Coal lobbyists complain that the wider adoption of renewable energy “will result in massive job losses in coal mining and related sectors—and it is hard to disagree with them,” Chown and Levington write. “Once-lively mining communities are slowly sliding into decay, and this will accelerate over the coming years.”
The job insecurity has led to protests. Earlier this year, they recall, “thousands of coal truck drivers brought traffic to a standstill in Pretoria to protest against Eskom’s signing new renewable energy contracts.”
Within the national government, as well, the prospect of losing steady revenue from central power plants has led to “the sowing of anti-renewable sentiment”.
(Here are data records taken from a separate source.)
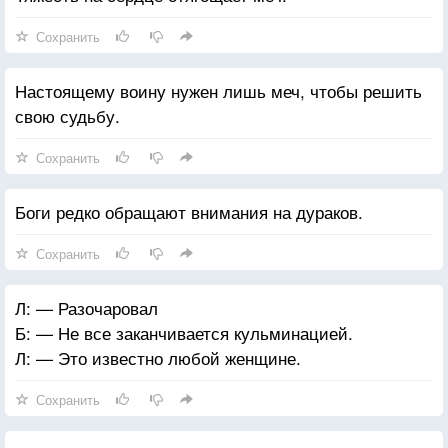
Сохранить
Настоящему воину нужен лишь меч, чтобы решить
свою судьбу.
Сохранить
Боги редко обращают внимания на дураков.
Сохранить
Л: — Разочаровал
Б: — Не все заканчивается кульминацией.
Л: — Это известно любой женщине.
Сохранить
But preventing new contracts with independent renewable energy suppliers won’t save coal industry jobs.
“The cost of new-build solar and wind energy in South Africa is now comfortably below that of new-build coal and nuclear, making it increasingly difficult for Eskom to make a rational argument for choosing coal or nuclear over renewables,” Chown and Levington note. “Add to this that many coal-fired plants are due to reach the end of their life cycle in the next three to five years, and it is clear that renewables have to be part of our energy future.”
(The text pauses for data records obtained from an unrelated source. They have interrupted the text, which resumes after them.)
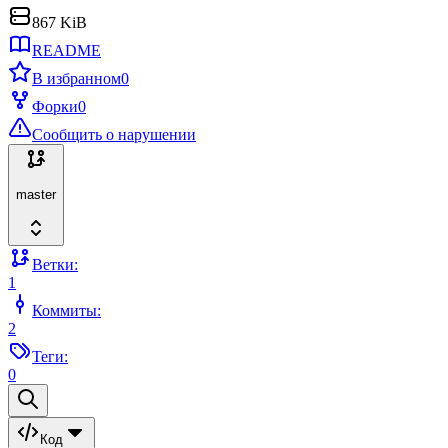
867 KiB
README
В избранном
0
Форки
0
Сообщить о нарушении
master
Ветки:
1
Коммиты:
2
Теги:
0
Код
But even though “the number of new jobs created in the renewable sector may outnumber the number of jobs lost in the coal sector,” they acknowledge, “on an individual level it will be catastrophic without some form of intervention.” That threat underscores the need for government and business to “work together to develop policy that will not only assist in reskilling labour, but also in developing alternative industries that are geographically and structurally matched.”